„Bauernkrieg“-Zyklus von Käthe Kollwitz bis 14. Januar im Würzburger Kulturspeicher

von Eva-Suzanne Bayer (erschienen in Ausgabe 11/2017)

Käthe Kollwitz, Losbruch, Blatt 5 der Folge »Bauernkrieg«, 1902/03, Strichätzung, Kaltnadel, Aquatinta sowie Vernis mou mit Durchdruck von zwei Stoffen und Zieglerschem Umdruckpapier.Suggestive Lichteffekte, dramatische Gesten, dynamische Massenszenen und Closeups, die den Kern einer Handlung herausschälen - man könnte direkt von einer „Bildregie“ sprechen, mit der Käthe Kollwitz ihren sieben Blatt umfassenden Radierzyklus „Bauernkrieg“, entstanden 1902-1908, inszeniert.

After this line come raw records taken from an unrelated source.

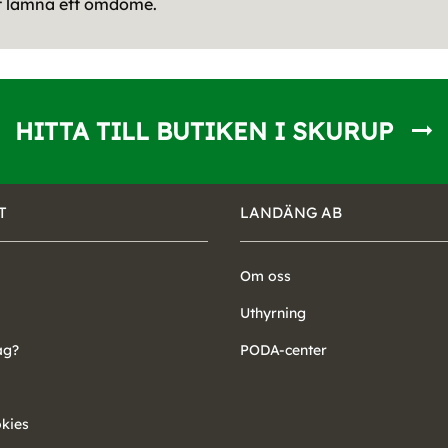
tt lämna ett omdöme.
HITTA TILL BUTIKEN I SKURUP
T
LANDÄNG AB
Om oss
Uthyrning
ag?
PODA-center
okies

Auf blutrote Wand gehängt, steht er bis 14. Januar im Mittelpunkt der Ausstellung „Aufstand! Renaissance, Reformation, Revolte“ im Würzburger Kulturspeicher.

Wie weit und mühsam der Weg zum genau richtigen Ausdruck, zur exakt treffenden Aussage war, zeigen eine Fülle von Studien, Vorzeichnungen und die große Anzahl von Drucken verschiedener Plattenzustände, in denen Käthe Kollwitz (1867-1945) mit ihren Themen rang.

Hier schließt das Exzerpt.